13. Update Hardware Drivers
Obsolete or buggy display drivers can result in significant performance issues and cause the mouse to freeze. You try fixing that by obtaining the latest drivers from the device manufacturer’s website—NVIDIA, AMD, Intel, etc.
Additionally, you must apply any other hardware-related driver updates to resolve conflicts between the various devices on your PC. The fastest way to do that is by using a driver updater tool.
14. Update Windows 10
Updating Windows 10 can resolve known bugs and driver incompatibilities preventing your mouse from working correctly.
So if you haven’t updated the operating system in a while, open the Settings app and go to Update & Security > Windows Update. Then, select Check for Updates and follow that by selecting Download and install.
15. Scan for Malware
Computer viruses and malicious software usually result in severe performance issues and erratic cursor behavior. You can use Windows 10’s built-in Windows Security applet to perform a scan of your computer for trojans, worms, keyloggers, etc.
16. Disable Fast Startup
Windows 10 uses a feature called Fast Startup to improve boot times by saving the system state whenever you perform a shutdown. However, that can also result in weird glitches and anomalies on different PC builds. So try disabling it.
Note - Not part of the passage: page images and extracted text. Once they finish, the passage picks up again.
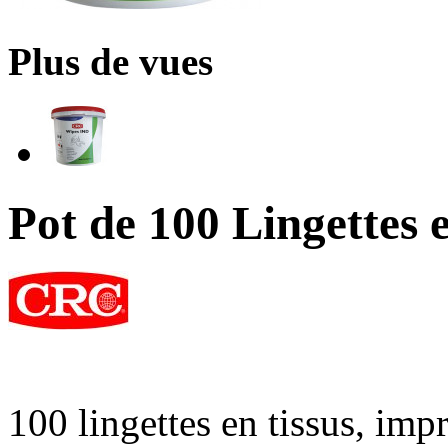
Plus de vues
Pot de 100 Lingettes 
100 lingettes en tissus, imp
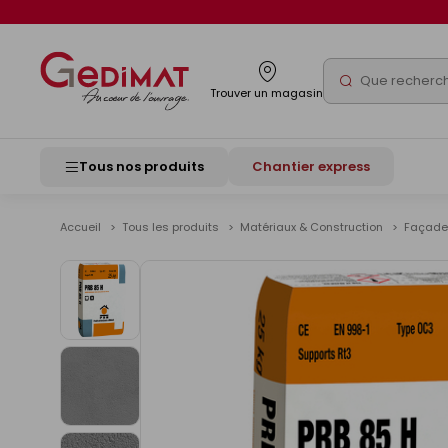
Panneau de gestion des cookies
Rechercher
Trouver un magasin
Tous nos produits
Chantier express
Accueil
Tous les produits
Matériaux & Construction
Façad
Voir
les
images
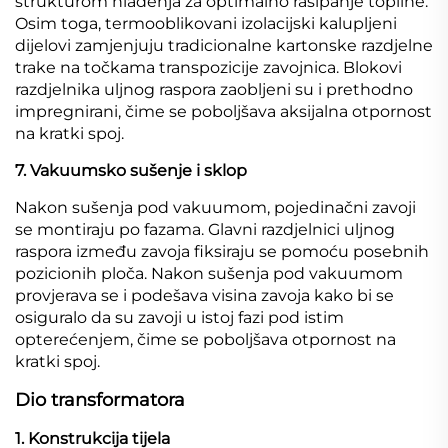
strukturom hlađenja za optimalno rasipanje topline.
Osim toga, termooblikovani izolacijski kalupljeni
dijelovi zamjenjuju tradicionalne kartonske razdjelne
trake na točkama transpozicije zavojnica. Blokovi
razdjelnika uljnog raspora zaobljeni su i prethodno
impregnirani, čime se poboljšava aksijalna otpornost
na kratki spoj.
7. Vakuumsko sušenje i sklop
Nakon sušenja pod vakuumom, pojedinačni zavoji
se montiraju po fazama. Glavni razdjelnici uljnog
raspora između zavoja fiksiraju se pomoću posebnih
pozicionih ploča. Nakon sušenja pod vakuumom
provjerava se i podešava visina zavoja kako bi se
osiguralo da su zavoji u istoj fazi pod istim
opterećenjem, čime se poboljšava otpornost na
kratki spoj.
Dio transformatora
1. Konstrukcija tijela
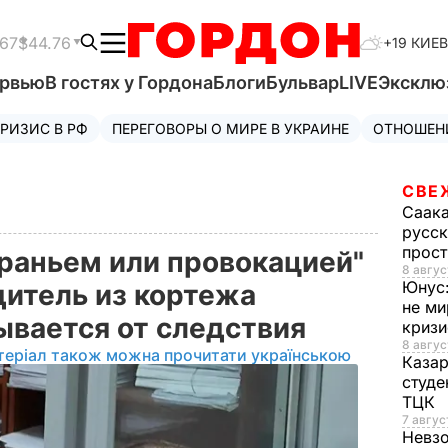
.67
$44.76
+19 КИЕВ
ервью
В гостях у Гордона
Блоги
Бульвар
LIVE
Эксклю
РИЗИС В РФ
ПЕРЕГОВОРЫ О МИРЕ В УКРАИНЕ
ОТНОШЕН
СВЕ
Саак
русск
прос
враньем или провокацией"
8 авгус
Юнус
дитель из кортежа
не ми
ывается от следствия
криз
8 авгус
теріал також можна прочитати українською
Каза
студе
ТЦК
7 авгус
Невз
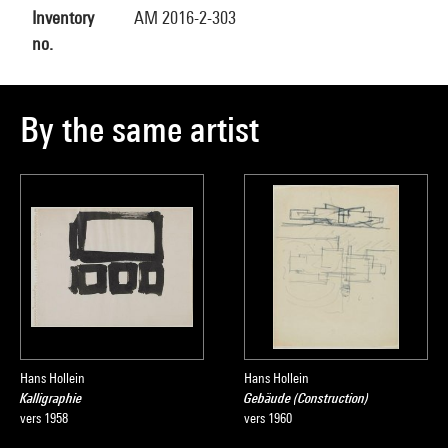
Inventory
AM 2016-2-303
no.
By the same artist
Hans Hollein
Hans Hollein
Kalligraphie
Gebäude (Construction)
vers 1958
vers 1960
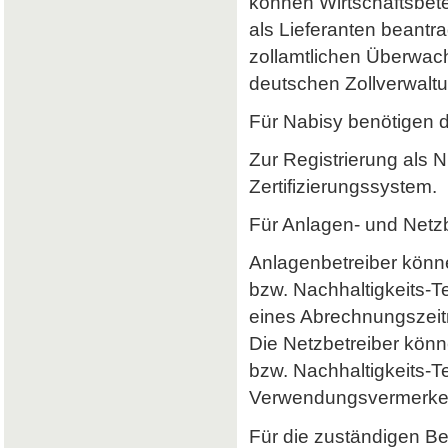
können Wirtschaftsbet
als Lieferanten beantr
zollamtlichen Überwach
deutschen Zollverwaltun
Für Nabisy benötigen 
Zur Registrierung als 
Zertifizierungssystem.
Für Anlagen- und Netzb
Anlagenbetreiber könne
bzw. Nachhaltigkeits-
eines Abrechnungszeitr
Die Netzbetreiber könn
bzw. Nachhaltigkeits-T
Verwendungsvermerke 
Für die zuständigen B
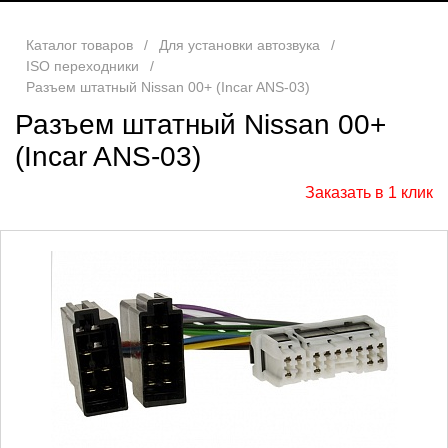
Каталог товаров
/
Для установки автозвука
/
ISO переходники
/
Разъем штатный Nissan 00+ (Incar ANS-03)
Разъем штатный Nissan 00+
(Incar ANS-03)
Заказать в 1 клик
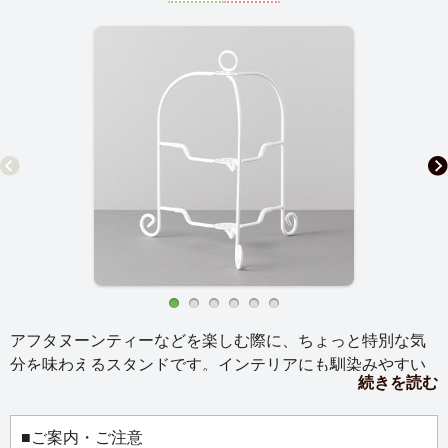
アフタヌーンティーなどを楽しむ際に、ちょっと特別な気
分を味わえるスタンドです。インテリアにも馴染みやすい
続きを読む
デザインで、折りたたむことができるので収納場所にも困
ることなく、使いたい時にすぐ出せるのも魅力。お手持ち
のプレートによって雰囲気を変えて楽しめます。プレート
■ご案内・ご注意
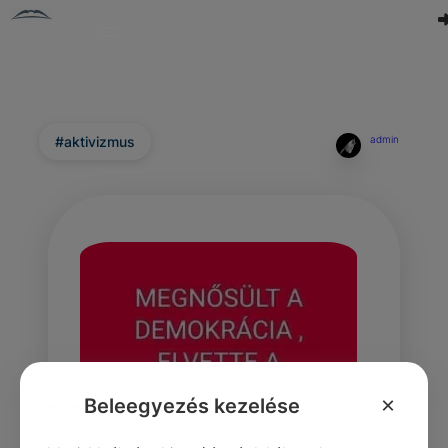
#aktivizmus
admin
×
Beleegyezés kezelése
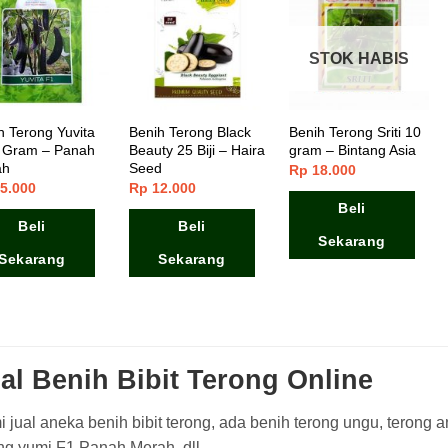
STOK HABIS
h Terong Yuvita
Benih Terong Black
Benih Terong Sriti 10
 Gram – Panah
Beauty 25 Biji – Haira
gram – Bintang Asia
ah
Seed
Rp
18.000
5.000
Rp
12.000
Beli
Beli
Beli
Sekarang
Sekarang
Sekarang
al Benih Bibit Terong Online
 jual aneka benih bibit terong, ada benih terong ungu, terong a
ng yumi F1 Panah Merah, dll.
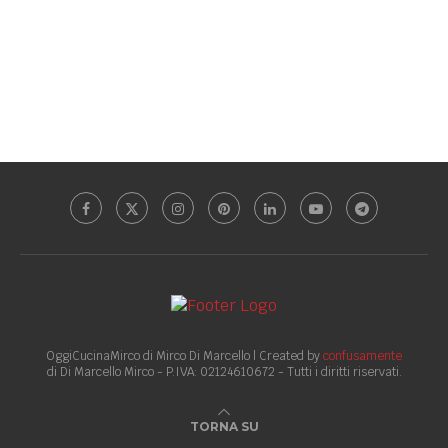
OggiCucinaMirco di Mirco Di Marcello | Created by
confusamente
di Di Marcello Mirco - P.IVA: 02124610672 - Tutti i diritti riservati.
TORNA SU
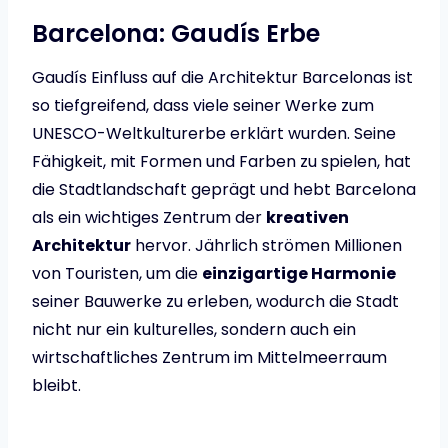
Barcelona: Gaudís Erbe
Gaudís Einfluss auf die Architektur Barcelonas ist
so tiefgreifend, dass viele seiner Werke zum
UNESCO-Weltkulturerbe erklärt wurden. Seine
Fähigkeit, mit Formen und Farben zu spielen, hat
die Stadtlandschaft geprägt und hebt Barcelona
als ein wichtiges Zentrum der
kreativen
Architektur
hervor. Jährlich strömen Millionen
von Touristen, um die
einzigartige Harmonie
seiner Bauwerke zu erleben, wodurch die Stadt
nicht nur ein kulturelles, sondern auch ein
wirtschaftliches Zentrum im Mittelmeerraum
bleibt.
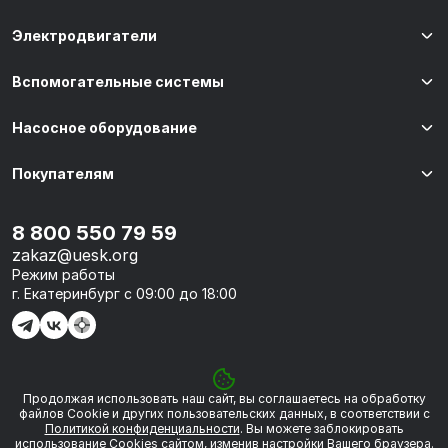
Электродвигатели
Вспомогательные системы
Насосное оборудование
Покупателям
8 800 550 79 59
zakaz@uesk.org
Режим работы
г. Екатеринбург с 09:00 до 18:00
Продолжая использовать наш сайт, вы соглашаетесь на обработку
© 2026 «УЭСК-ТЕХНОЛОГИИ»
файлов Сookie и других пользовательских данных, в соответствии с
Политикой конфиденциальности
. Вы можете заблокировать
использование Cookies сайтом, изменив настройки Вашего браузера.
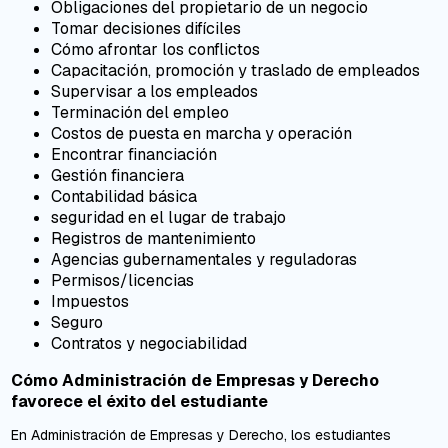
Obligaciones del propietario de un negocio
Tomar decisiones difíciles
Cómo afrontar los conflictos
Capacitación, promoción y traslado de empleados
Supervisar a los empleados
Terminación del empleo
Costos de puesta en marcha y operación
Encontrar financiación
Gestión financiera
Contabilidad básica
seguridad en el lugar de trabajo
Registros de mantenimiento
Agencias gubernamentales y reguladoras
Permisos/licencias
Impuestos
Seguro
Contratos y negociabilidad
Cómo Administración de Empresas y Derecho
favorece el éxito del estudiante
En Administración de Empresas y Derecho, los estudiantes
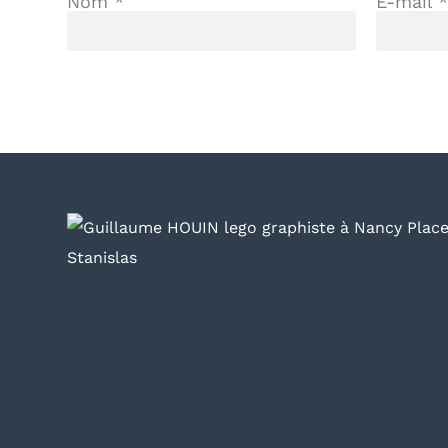
Nom
*
E-mail
*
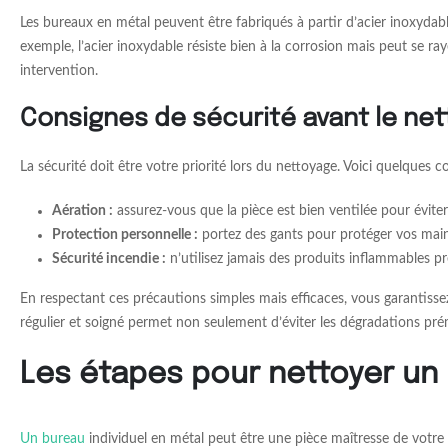
Les bureaux en métal peuvent être fabriqués à partir d’acier inoxyda
exemple, l’acier inoxydable résiste bien à la corrosion mais peut se ra
intervention.
Consignes de sécurité avant le ne
La sécurité doit être votre priorité lors du nettoyage. Voici quelques co
Aération :
assurez-vous que la pièce est bien ventilée pour éviter
Protection personnelle :
portez des gants pour protéger vos mains
Sécurité incendie :
n’utilisez jamais des produits inflammables p
En respectant ces précautions simples mais efficaces, vous garantissez
régulier et soigné permet non seulement d’éviter les dégradations pré
Les étapes pour nettoyer un
Un bureau
individuel en métal peut être une pièce maîtresse de votre es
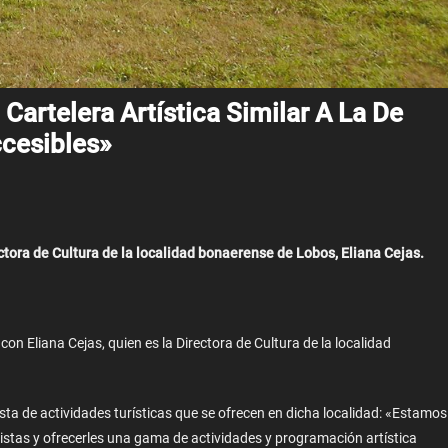
Cartelera Artística Similar A La De
ccesibles»
tora de Cultura de la localidad bonaerense de Lobos, Eliana Cejas.
on Eliana Cejas, quien es la Directora de Cultura de la localidad
lista de actividades turísticas que se ofrecen en dicha localidad: «Estamos
stas y ofrecerles una gama de actividades y programación artística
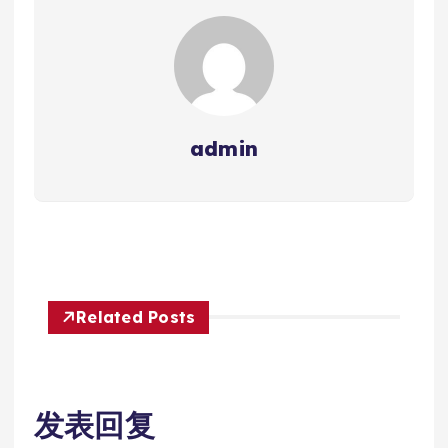
admin
Related Posts
发表回复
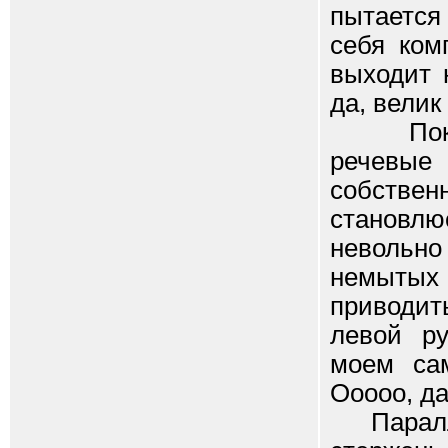
пытается
себя ком
выходит 
да, велик
Пока эт
речевые
собствен
становлю
невольн
немытых
приводит
левой ру
моем сам
Ооооо, да
Параллел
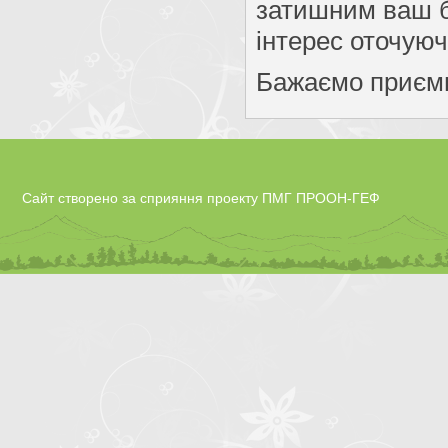
затишним ваш б
інтерес оточуюч
Бажаємо приємн
Сайт створено за сприяння проекту ПМГ ПРООН-ГЕФ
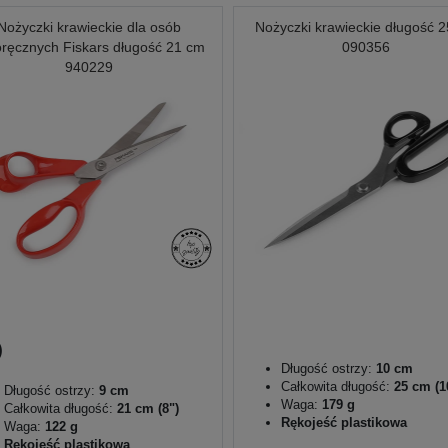
Nożyczki krawieckie dla osób
Nożyczki krawieckie długość 
oręcznych Fiskars długość 21 cm
090356
940229
Długość ostrzy:
10 cm
Całkowita długość:
25 cm (1
Długość ostrzy:
9 cm
Waga:
179 g
Całkowita długość:
21 cm (8")
Rękojeść plastikowa
Waga:
122 g
Rękojeść plastikowa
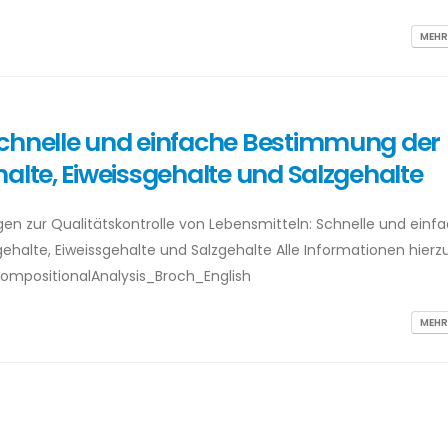
MEHR
Schnelle und einfache Bestimmung der
alte, Eiweissgehalte und Salzgehalte
ngen zur Qualitätskontrolle von Lebensmitteln: Schnelle und einf
halte, Eiweissgehalte und Salzgehalte Alle Informationen hierz
_CompositionalAnalysis_Broch_English
MEHR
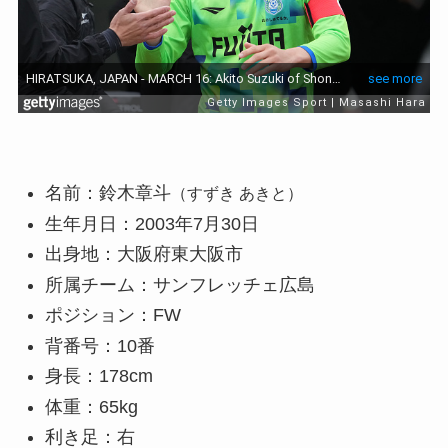
名前：鈴木章斗
（すずき あきと）
生年月日：2003年7月30日
出身地：大阪府東大阪市
所属チーム：サンフレッチェ広島
ポジション：FW
背番号：10番
身長：178cm
体重：65kg
利き足：右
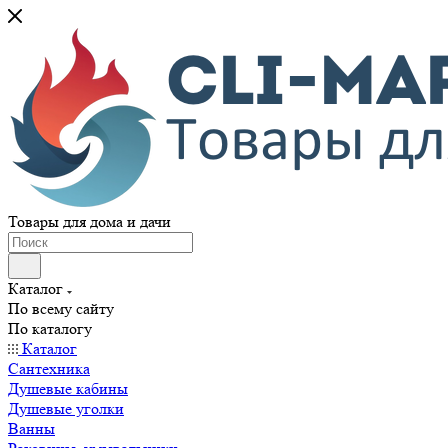
Товары для дома и дачи
Каталог
По всему сайту
По каталогу
Каталог
Сантехника
Душевые кабины
Душевые уголки
Ванны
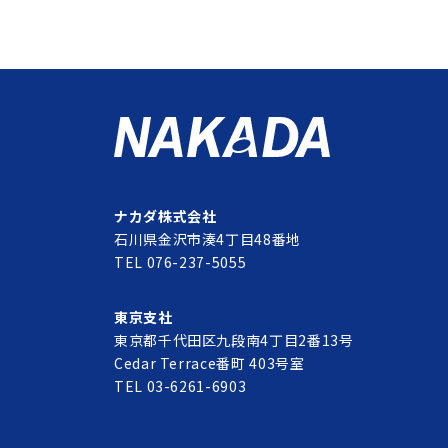
ナカダ株式会社
石川県金沢市湊4丁目48番地
TEL 076-237-5055
東京支社
東京都千代田区九段南4丁目2番13号
Cedar Terrace番町 403号室
TEL 03-6261-6903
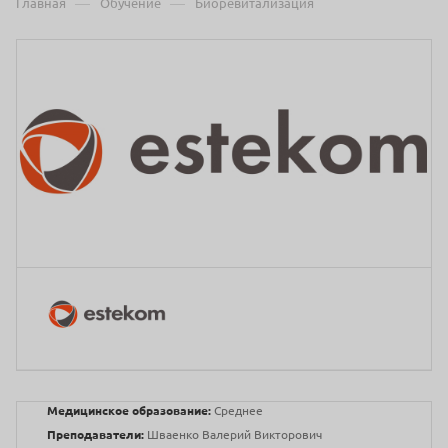
—
—
Главная
Обучение
Биоревитализация
Медицинское образование:
Среднее
Преподаватели:
Шваенко Валерий Викторович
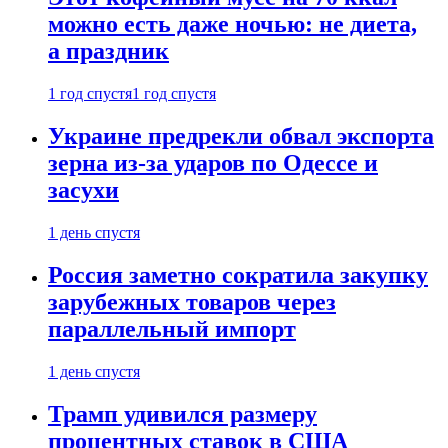
можно есть даже ночью: не диета,
а праздник
1 год спустя
1 год спустя
Украине предрекли обвал экспорта
зерна из-за ударов по Одессе и
засухи
1 день спустя
Россия заметно сократила закупку
зарубежных товаров через
параллельный импорт
1 день спустя
Трамп удивился размеру
процентных ставок в США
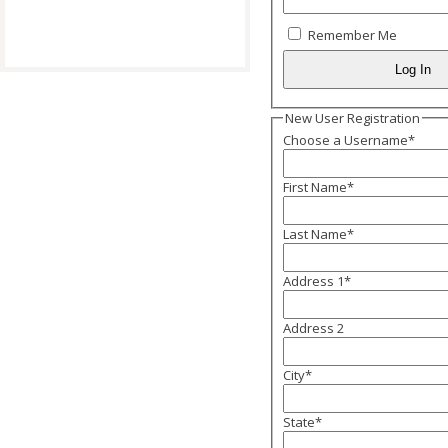
Remember Me
New User Registration
Choose a Username
*
First Name
*
Last Name
*
Address 1
*
Address 2
City
*
State
*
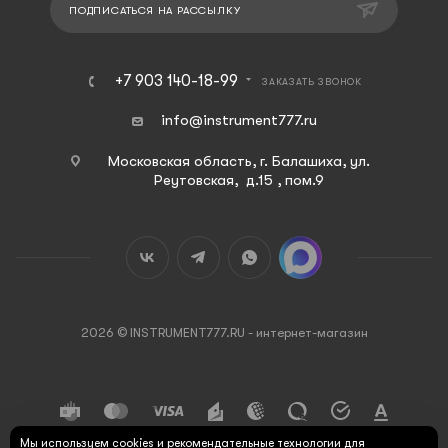
ПОДПИСАТЬСЯ НА РАССЫЛКУ
+7 903 140-18-99
ЗАКАЗАТЬ ЗВОНОК
info@instrument777.ru
Московская область, г. Балашиха, ул.
Реутовская, д.15 , пом.9
2026 © INSTRUMENT777.RU - интернет-магазин
Мы используем cookies и рекомендательные технологии для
To do that, press Windows + X and select Power Options > Additional power settings > Choose what the power button does. Follow that by unchecking the box next to Turn on fast startup (recommended).
17. Run SFC Scan
Running the System File Checker helps fix severe stability issues in Windows 10. If your mouse freezes completely, you should try running it.
To do that, press Windows + X, select Windows PowerShell (Admin) and run the command below.
Note: If you have trouble interacting with the operating system, try running an SFC scan after booting Windows 10 in Safe Mode.
18. Run DISM Scan
It’s generally best practice to follow an SFC scan by running the Deployment Image Servicing and Management Tool (DISM). That should help fix additional stability issues in Windows 10. Run three commands below in an elevated Windows PowerShell console:
DISM /Online /Cleanup-Image /CheckHealth
DISM /Online /Cleanup-Image /ScanHealth
DISM /Online /Cleanup-Image /RestoreHealth
No More Weird Pauses and Freezes
The pointers above should’ve helped you fix issues with your mouse freezing in Windows 10. But if none of them helped, you must check if the same thing occurs after connecting it to another PC.
If it does, it’s safe to assume that you’re dealing with a defective mouse. So send it back for a replacement or treat yourself to a new mouse.